Chapter 13 #2

Remembering Meredith on the beach, I concluded that game unhinged people.

The corners of Christian’s mouth twitched. He looked both bemused and intrigued, and like he wanted to ask me something. I waited, but no questions came. “Meredith makes excellent potato salad,” he finally said. “Shall we go try some?”

* * *

Eternally friendly, the chef herself waved me over to her picnic table once I’d grabbed a seltzer and made myself a plate. She wore a red-and-white-striped tank suit with jean cutoffs, and her friend Katie sat next to her in a corresponding blue suit with white stars. “Olivia, how are you?”

“Hungry.” I raised my loaded plate. “An older gentleman told me the potato salad was to die for.”

Meredith smiled knowingly, and others at the table laughed before settling into easy conversation.

“Connor, hey!” Wit called later, and I followed his gaze to the make-your-own ice cream sandwich station.

Connor was helping Teddy scoop ice cream onto a palm-sized chocolate chip cookie.

His obnoxious sunglasses still reigned supreme.

He gave us a goofy salute.

“That kid,” Wit said, “is a literal golden retriever.”

Austin chuckled. “His parents raised him well.”

Right, I thought.
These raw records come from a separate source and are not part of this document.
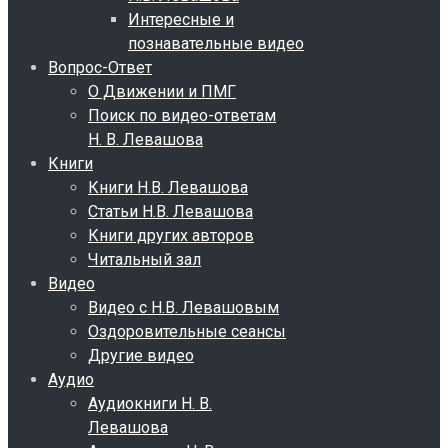
Интересные и
познавательные видео
Вопрос-Ответ
О Движении и ПМГ
Поиск по видео-ответам
Н. В. Левашова
Книги
Книги Н.В. Левашова
Статьи Н.В. Левашова
Книги других авторов
Читальный зал
Видео
Видео с Н.В. Левашовым
Оздоровительные сеансы
Другие видео
Аудио
Аудиокниги Н. В.
Левашова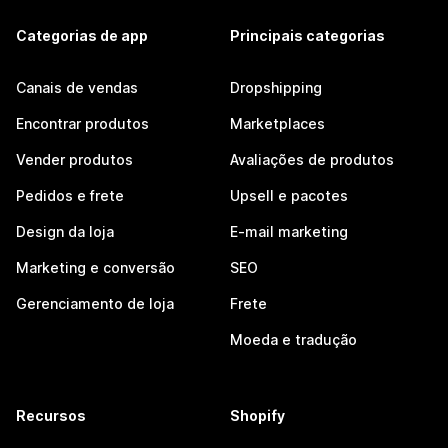
Categorias de app
Principais categorias
Canais de vendas
Dropshipping
Encontrar produtos
Marketplaces
Vender produtos
Avaliações de produtos
Pedidos e frete
Upsell e pacotes
Design da loja
E-mail marketing
Marketing e conversão
SEO
Gerenciamento de loja
Frete
Moeda e tradução
Recursos
Shopify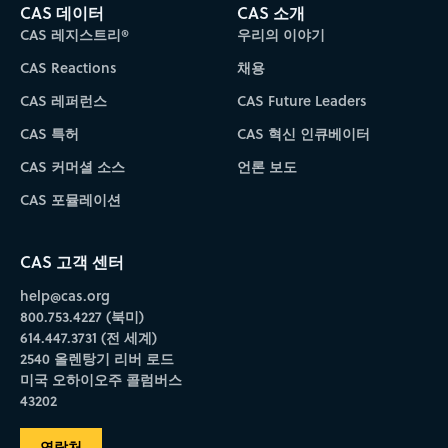
CAS 데이터
CAS 소개
CAS 레지스트리®
우리의 이야기
CAS Reactions
채용
CAS 레퍼런스
CAS Future Leaders
CAS 특허
CAS 혁신 인큐베이터
CAS 커머셜 소스
언론 보도
CAS 포뮬레이션
CAS 고객 센터
help@cas.org
800.753.4227 (북미)
614.447.3731 (전 세계)
2540 올렌탕기 리버 로드
미국 오하이오주 콜럼버스
43202
연락처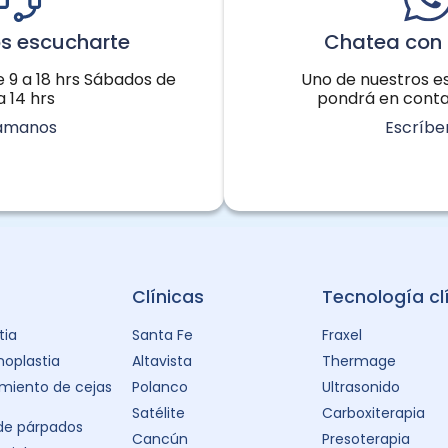
s escucharte
Chatea con 
e 9 a 18 hrs Sábados de
Uno de nuestros es
a 14 hrs
pondrá en conta
lámanos
Escríbe
Clínicas
Tecnología cl
tia
Santa Fe
Fraxel
oplastia
Altavista
Thermage
miento de cejas
Polanco
Ultrasonido
Satélite
Carboxiterapia
 de párpados
Cancún
Presoterapia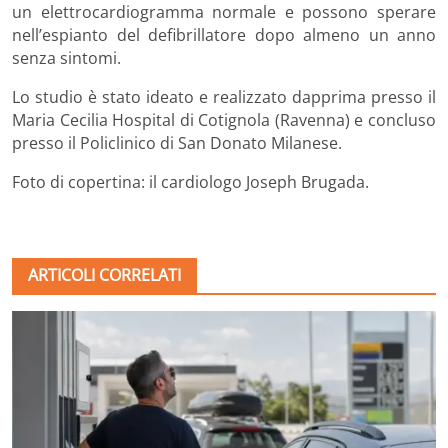
un elettrocardiogramma normale e possono sperare
nell’espianto del defibrillatore dopo almeno un anno
senza sintomi.
Lo studio è stato ideato e realizzato dapprima presso il
Maria Cecilia Hospital di Cotignola (Ravenna) e concluso
presso il Policlinico di San Donato Milanese.
Foto di copertina: il cardiologo Joseph Brugada.
ARTICOLI CORRELATI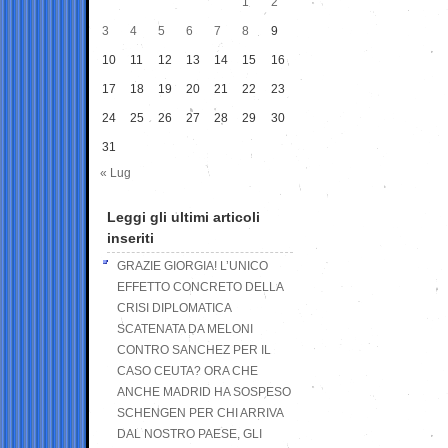
1
2
3
4
5
6
7
8
9
10
11
12
13
14
15
16
17
18
19
20
21
22
23
24
25
26
27
28
29
30
31
« Lug
Leggi gli ultimi articoli
inseriti
GRAZIE GIORGIA! L’UNICO
EFFETTO CONCRETO DELLA
CRISI DIPLOMATICA
SCATENATA DA MELONI
CONTRO SANCHEZ PER IL
CASO CEUTA? ORA CHE
ANCHE MADRID HA SOSPESO
SCHENGEN PER CHI ARRIVA
DAL NOSTRO PAESE, GLI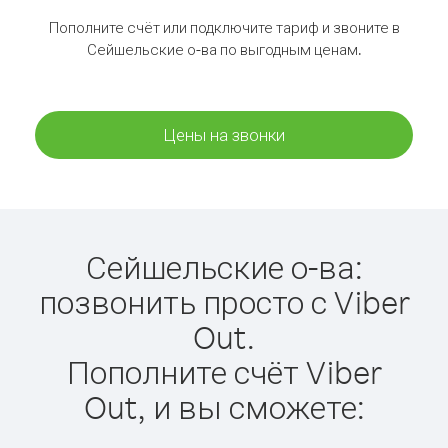
Пополните счёт или подключите тариф и звоните в
Сейшельские о-ва по выгодным ценам.
Цены на звонки
Сейшельские о-ва:
позвонить просто с Viber
Out.
Пополните счёт Viber
Out, и вы сможете: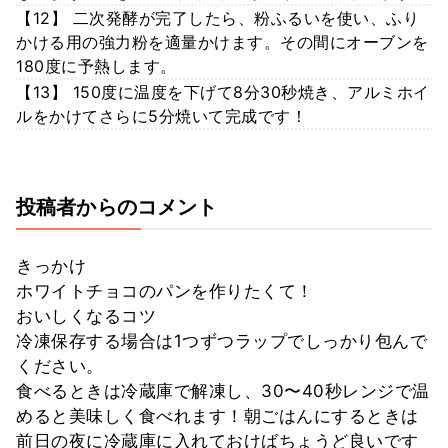
【12】 二次発酵が完了したら、粉ふるいを使い、ふり
かける用の強力粉を適量かけます。その間にオーブンを
180度に予熱します。
【13】 150度に温度を下げて8分30秒焼き、アルミホイ
ルをかけてさらに5分焼いて完成です！
投稿者からのコメント
きっかけ
ホワイトチョコのパンを作りたくて！
おいしくなるコツ
冷凍保存する場合は1つずつラップでしっかり包んで
ください。
食べるときは冷蔵庫で解凍し、30〜40秒レンジで温
めると美味しく食べれます！朝ごはんにするときは
前日の夜に冷蔵庫に入れておけばちょうど良いです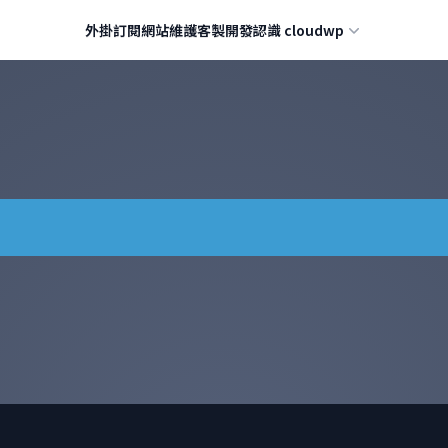
外掛訂閱
網站維護
客製開發
認識 cloudwp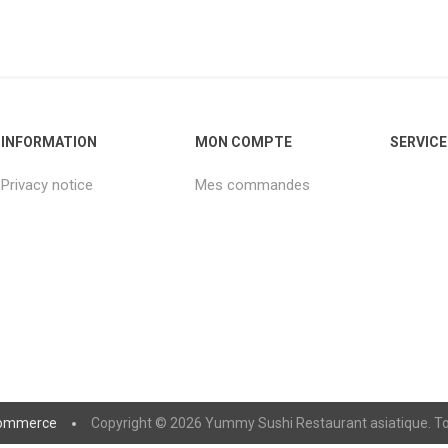
INFORMATION
MON COMPTE
SERVICE
Privacy notice
Mes commandes
ommerce
Copyright © 2026 Yummy Sushi Restaurant asiatique. Tou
Austin is Mads’s brother.

“No, I’m serious,” Wit said. “Have you ever met someone that happy?”

“Oh, I don’t know,” Katie said lightly. “How about you?”

“Funny.” Wit smirked. “But you know that even I have my moments.”

Meredith coughed. “Moods.”

Austin shrugged after the table laughed. “He’s always been a glass-half-full guy. My sister says he even takes heartbreak well.”

“Maybe he hasn’t ever truly had his heart broken,” I piped up without really thinking about it. Connor caught feelings easily, but he was proving to be an enigma. Had he actually fallen in love with his ex-girlfriends? Or were there so many because he just loved love?

Or the idea of love.

Why can’t I be like that? I thought. Why don’t I want that?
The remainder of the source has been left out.